Our findings demonstrate that social bots are an effective tool to manipulate social media. While the present study focuses on the spread of low-credibility content, such as false news, conspiracy theories, and junk science, similar bot strategies may be used to spread other types of malicious content, such as malware. Although our spreading data are collected from Twitter, there is no reason to believe that the same kind of abuse is not taking place on other digital platforms as well. In fact, viral conspiracy theories spread on Facebook³⁶ among the followers of pages that, like social bots, can easily be managed automatically and anonymously. While the difficulty to access spreading data on platforms like Facebook is a concern, the growing popularity of ephemeral social media like Snapchat may make future studies of this type of abuse all but impossible.

The results presented here suggest that curbing social bots may be an effective strategy for mitigating the spread of low-credibility content, and that the bot score might provide a useful signal to prioritize accounts for further review.
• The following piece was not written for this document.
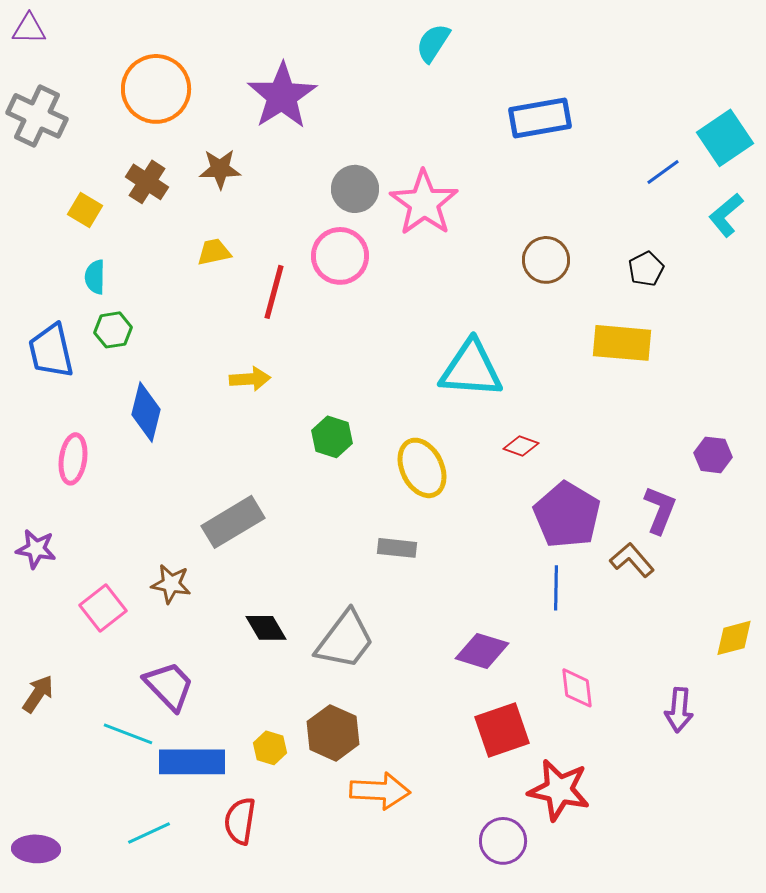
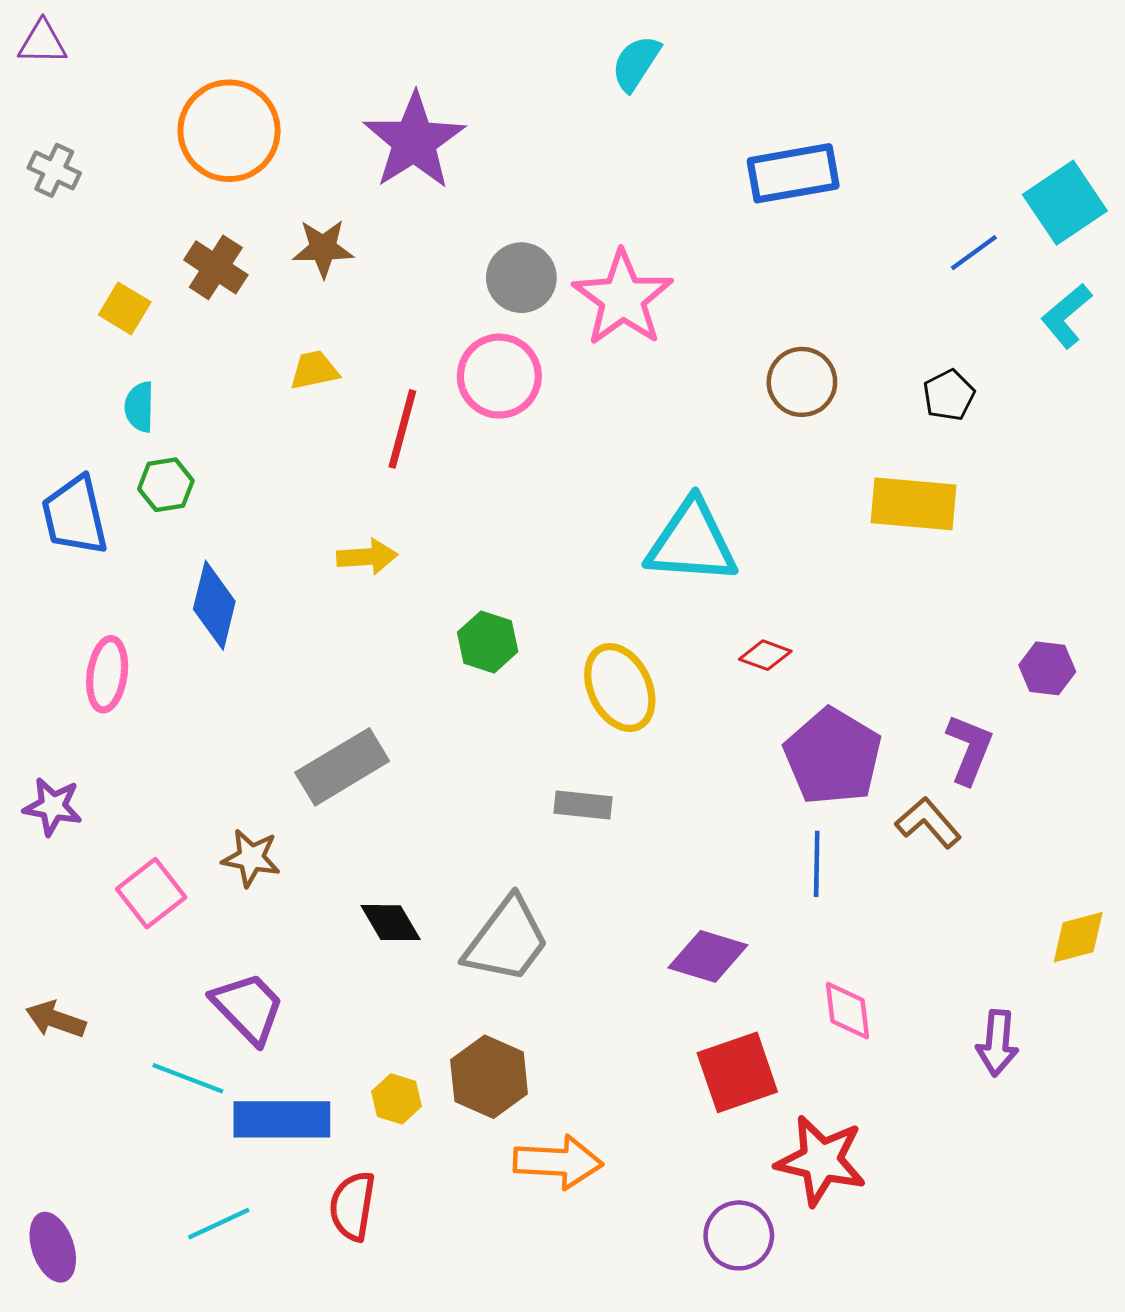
gray cross: (37, 116) -> (54, 170), size x0.6
brown arrow: (38, 694) -> (56, 1019), turned -105
purple ellipse: (36, 849) -> (53, 1247), turned 69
Progress in this direction may be accelerated through partnerships between social media platforms and academic research¹¹. For example, our lab and others are developing machine learning algorithms to detect social bots^10,26,27. The deployment of such tools is fraught with peril, however. While platforms have the right to enforce their terms of service, which forbid impersonation and deception, algorithms do make mistakes. Even a single false-positive error leading to the suspension of a legitimate account may foster valid concerns about censorship. This justifies current human-in-the-loop solutions which unfortunately do not scale with the volume of abuse that is enabled by software. It is therefore imperative to support research both on improved abuse detection algorithms and on countermeasures that take into account the complex interplay between the cognitive and technological factors that favor the spread of misinformation³⁷.
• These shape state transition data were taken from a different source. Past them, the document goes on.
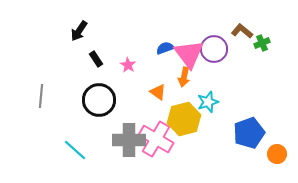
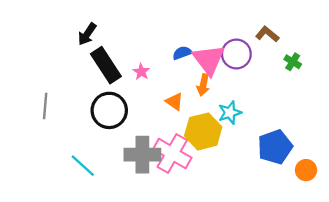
green cross: (262, 43) -> (293, 62), moved, turned -35
black rectangle: (96, 59) -> (106, 65), size x2.0

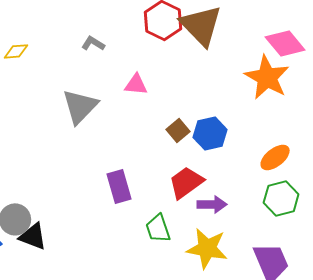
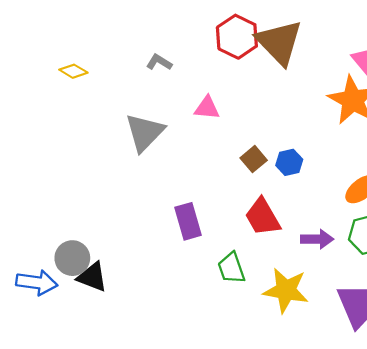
yellow diamond: (16, 51) -> (73, 71), turned 35
blue hexagon: (210, 133) -> (289, 162), size x0.7
red trapezoid: (186, 182) -> (263, 217), turned -84
purple arrow: (212, 204) -> (317, 239), moved

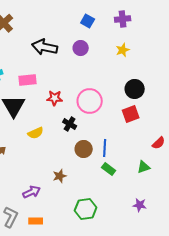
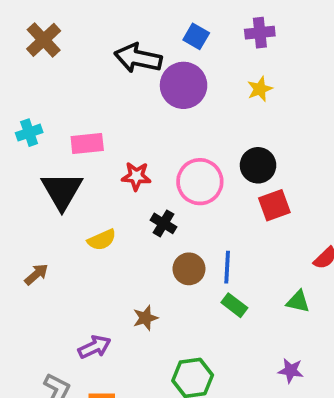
black arrow: (45, 47) -> (138, 58), moved
purple circle: (81, 48) -> (184, 85), size x1.6
black circle: (135, 89) -> (258, 165), moved
green triangle: (144, 167) -> (298, 302), turned 32

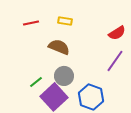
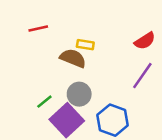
yellow rectangle: (65, 21) -> (85, 45), moved

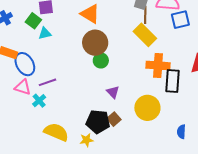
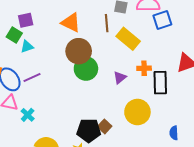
brown line: (145, 15) -> (107, 23), moved
green circle: (101, 60) -> (86, 69), size x1.5
orange cross: (158, 65) -> (144, 68), size x0.6
purple line: (48, 82) -> (32, 78), moved
purple triangle: (113, 92) -> (120, 78), moved, turned 40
An alternative strategy would be to employ CAPTCHAs³⁸, challenge–response tests to determine whether a user is human. CAPTCHAs have been deployed widely and successfully to combat email spam and other types of online abuse. Their use to limit automatic posting or resharing of news links could help stem bot abuse by increasing its cost, but also add undesirable friction to benign applications of automation by legitimate entities, such as news media and emergency response coordinators. These are hard trade-offs that must be studied carefully as we contemplate ways to address the fake news epidemics.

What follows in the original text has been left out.